Sent on a mission to retrieve an ancient hidden map—the key to a legendary treasure trove—seventeen-year-old pirate captain Alosa deliberately allows herself to be captured by her enemies, giving her the perfect opportunity to search their ship.
More than a match for the ruthless pirate crew, Alosa has only one thing standing between her and the map: her captor, the unexpectedly clever and unfairly attractive first mate, Riden. But not to worry, for Alosa has a few tricks up her sleeve, and no lone pirate can stop the Daughter of the Pirate King.
I generally don’t enjoy books that dump the reader with an already super-powered, super-confident arrogant and entitled lead character with minimal room to grow. However, Alosa is remarkably different to this brand of heroine, and I couldn’t help but love her.
- Is she super-powered? Yes.
- Is she super confident? Yes.
- Is she arrogant? Sometimes, but this book also had a great sense of humour and hijinx and was generally a lot of fun. It didn’t take itself too seriously, which made her sometimes-arrogance much more palatable.
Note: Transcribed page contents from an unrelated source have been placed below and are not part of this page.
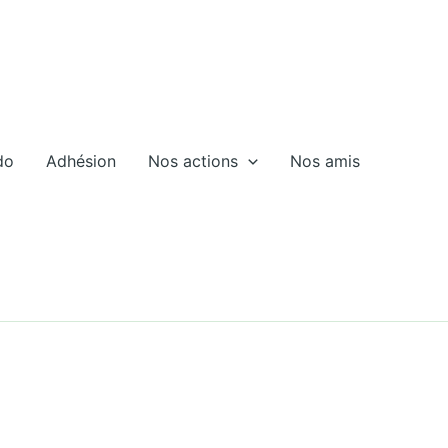
do
Adhésion
Nos actions
Nos amis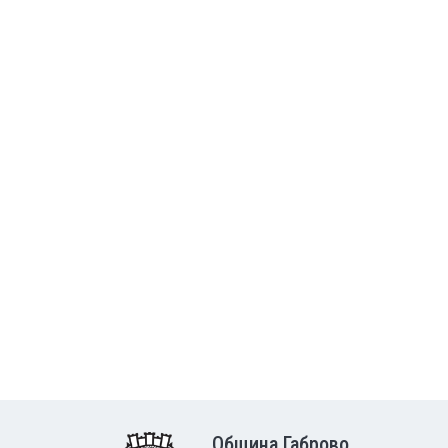
Община Габрово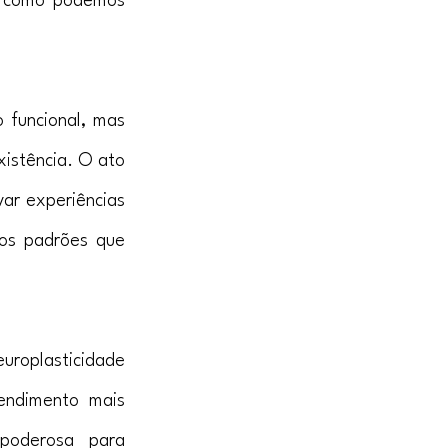
 como podemos 
funcional, mas 
istência. O ato 
ar experiências 
os padrões que 
roplasticidade 
ndimento mais 
oderosa para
- Is she entitled? No. She likes the finer things in life and knows she’s set to inherit a great title from her father the Pirate King, however she doesn’t act entitled. She fights and loves hard, and doesn’t take anything for granted. This is what separates her from, for example, the same kind of heroine that Sarah J Maas writes.
The whole book was light and fun, and it was very enjoyable hanging out with Alosa as she outwitted a bunch of pirates, pretending to be captured over and over again and using her gender as a weapon. She knew what she wanted and went after it with both hands, murdering those who got in her way in cold blood. It didn’t make her unlikable though: her sense of humour, her relative grounded-ness and maturity for a seventeen year old pirate princess, and her unadulterated ambition made me want to root for her to achieve her goal. I wanted to be friends with her: I found her relatable, despite her obvious badassery, and I would gladly pitch in and be a member of her crew. She was cunning and often thought of contingencies in the case of her plans not going the way she wanted. She wasn’t immune from making bad mistakes, but they were not dumb mistakes.
I thought the romance was okay: I really like Riden as a character, I think he’s nuanced and his growth was very interesting to watch. I really liked how they both had duties and obligations and didn’t let their feelings get in the way… very much. Obviously it puts a dampener on the romance, but I enjoyed most of it – especially the ‘there was only one bed’ trope.
I really like the magic system: although it could have led to certain characters simply ruling the world with an iron fist, there was certain limitations in place, which I appreciated. The reveal wasn’t exactly a surprise to me, since this book’s sequel had already been released before I read the book. I really liked Levenseller’s interpretation of a this type of monster: I found that it was faithful in places with enough originality to lend a certain twist.
I loved the narrator Marisa Calin’s approach to reading this book. She changed her voice with subtle inflections when certain things happened, and I was satisfied with her male voice imitation. It was a very enjoyable listening experience with Calin at the helm.
I had so much fun with this audiobook that I borrowed the sequel from my library before I even finished it, knowing that I would want to go straight on with the story.